[[ Supplied records, beginning ]]

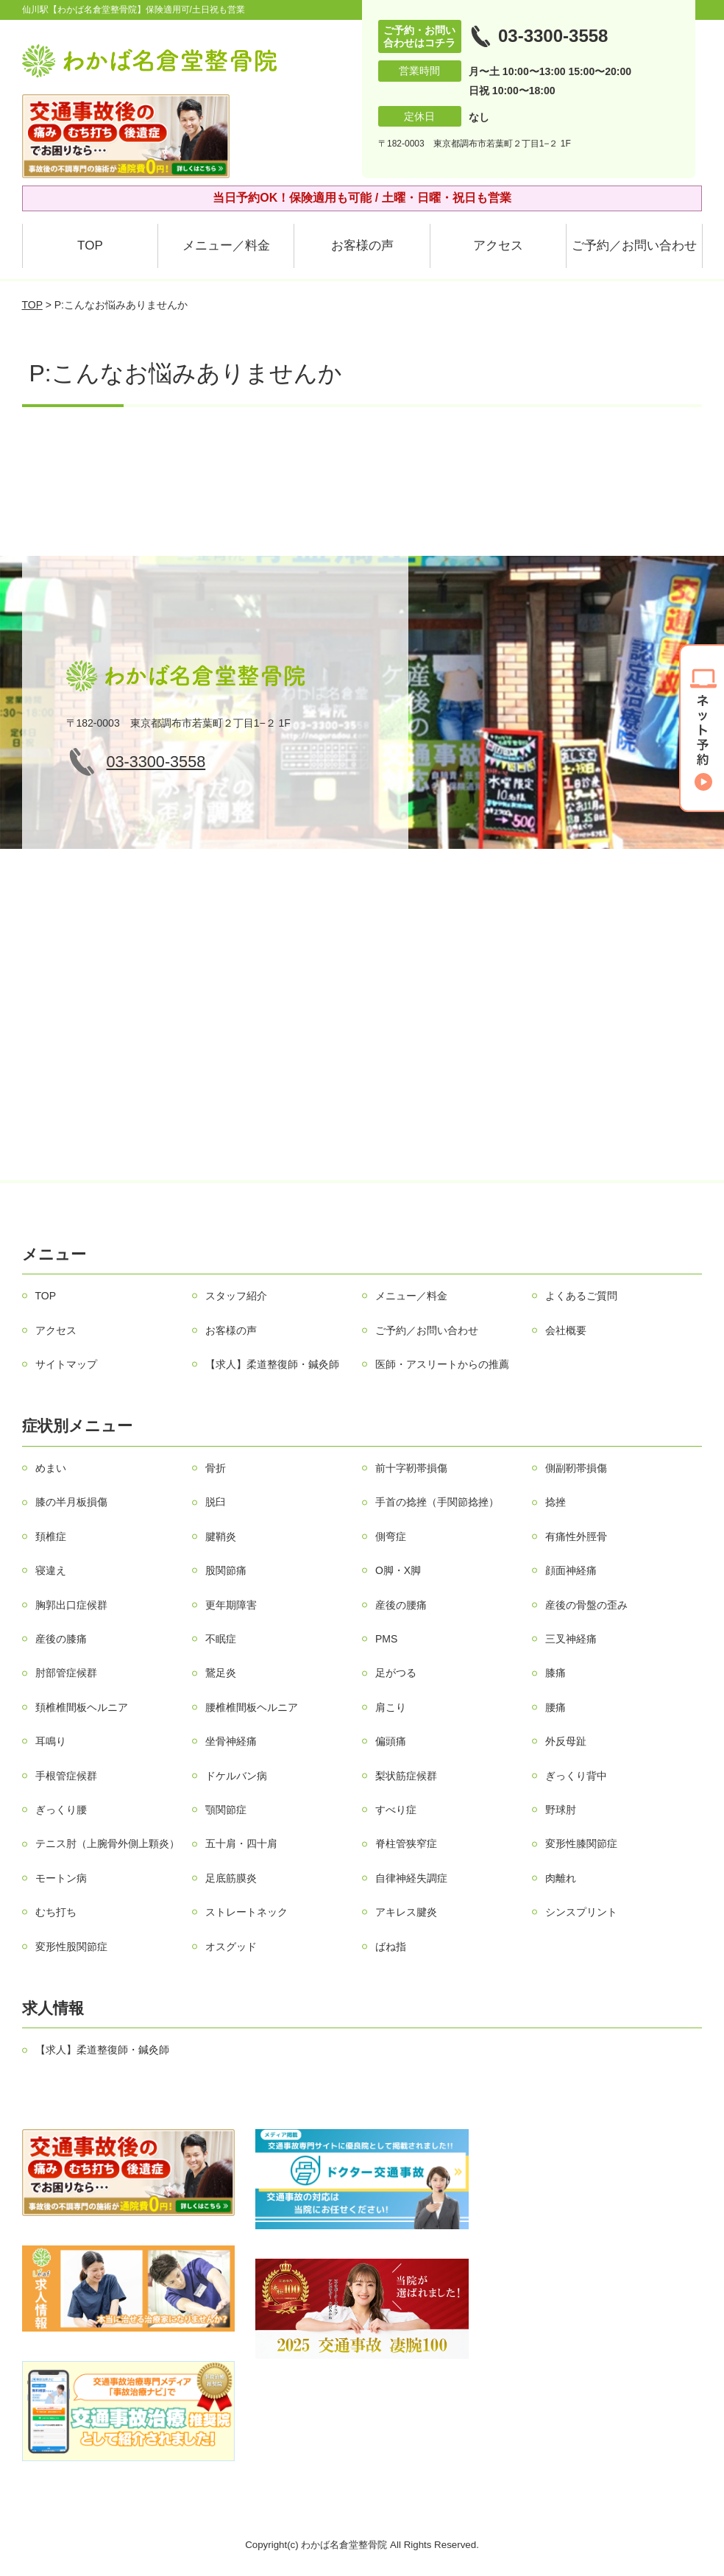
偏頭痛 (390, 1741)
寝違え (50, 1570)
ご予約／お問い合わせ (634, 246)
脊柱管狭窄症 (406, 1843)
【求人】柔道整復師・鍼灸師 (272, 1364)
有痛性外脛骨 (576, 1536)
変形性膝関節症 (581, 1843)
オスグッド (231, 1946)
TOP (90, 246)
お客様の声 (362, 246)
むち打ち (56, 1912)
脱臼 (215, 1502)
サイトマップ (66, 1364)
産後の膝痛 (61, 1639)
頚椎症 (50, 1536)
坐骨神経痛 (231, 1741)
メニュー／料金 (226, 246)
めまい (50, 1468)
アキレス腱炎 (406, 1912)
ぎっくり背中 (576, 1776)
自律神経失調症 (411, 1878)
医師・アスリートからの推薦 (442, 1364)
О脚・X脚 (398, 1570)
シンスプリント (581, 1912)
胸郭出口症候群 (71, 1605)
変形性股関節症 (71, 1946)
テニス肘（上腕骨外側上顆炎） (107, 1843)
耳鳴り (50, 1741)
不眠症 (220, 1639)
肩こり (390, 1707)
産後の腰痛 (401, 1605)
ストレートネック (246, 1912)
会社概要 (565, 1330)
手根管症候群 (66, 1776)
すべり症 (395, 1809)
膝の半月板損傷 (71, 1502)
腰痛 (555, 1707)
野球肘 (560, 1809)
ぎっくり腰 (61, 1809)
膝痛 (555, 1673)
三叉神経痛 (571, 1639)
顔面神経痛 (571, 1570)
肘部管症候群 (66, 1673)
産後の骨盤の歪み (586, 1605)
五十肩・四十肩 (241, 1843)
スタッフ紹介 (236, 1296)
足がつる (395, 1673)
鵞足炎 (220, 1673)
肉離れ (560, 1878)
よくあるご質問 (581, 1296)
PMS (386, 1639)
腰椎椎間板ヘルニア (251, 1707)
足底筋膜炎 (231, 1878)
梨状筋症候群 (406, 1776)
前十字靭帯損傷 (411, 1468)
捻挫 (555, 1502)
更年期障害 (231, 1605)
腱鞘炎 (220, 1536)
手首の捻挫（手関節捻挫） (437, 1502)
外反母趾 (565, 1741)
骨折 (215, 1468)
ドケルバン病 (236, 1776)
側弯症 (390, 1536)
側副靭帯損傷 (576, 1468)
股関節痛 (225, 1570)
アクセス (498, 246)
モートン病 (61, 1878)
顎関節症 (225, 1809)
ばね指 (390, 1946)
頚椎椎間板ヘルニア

[[ Supplied records, end ]]

> _Exercise_
From the records above, quote only the lines running from the line with "よくあるご質問 (581, 1296)" to the line with "側弯症 (390, 1536)", both lines included.

> _Exercise result_
よくあるご質問 (581, 1296)
PMS (386, 1639)
腰椎椎間板ヘルニア (251, 1707)
足底筋膜炎 (231, 1878)
梨状筋症候群 (406, 1776)
前十字靭帯損傷 (411, 1468)
捻挫 (555, 1502)
更年期障害 (231, 1605)
腱鞘炎 (220, 1536)
手首の捻挫（手関節捻挫） (437, 1502)
外反母趾 (565, 1741)
骨折 (215, 1468)
ドケルバン病 (236, 1776)
側弯症 (390, 1536)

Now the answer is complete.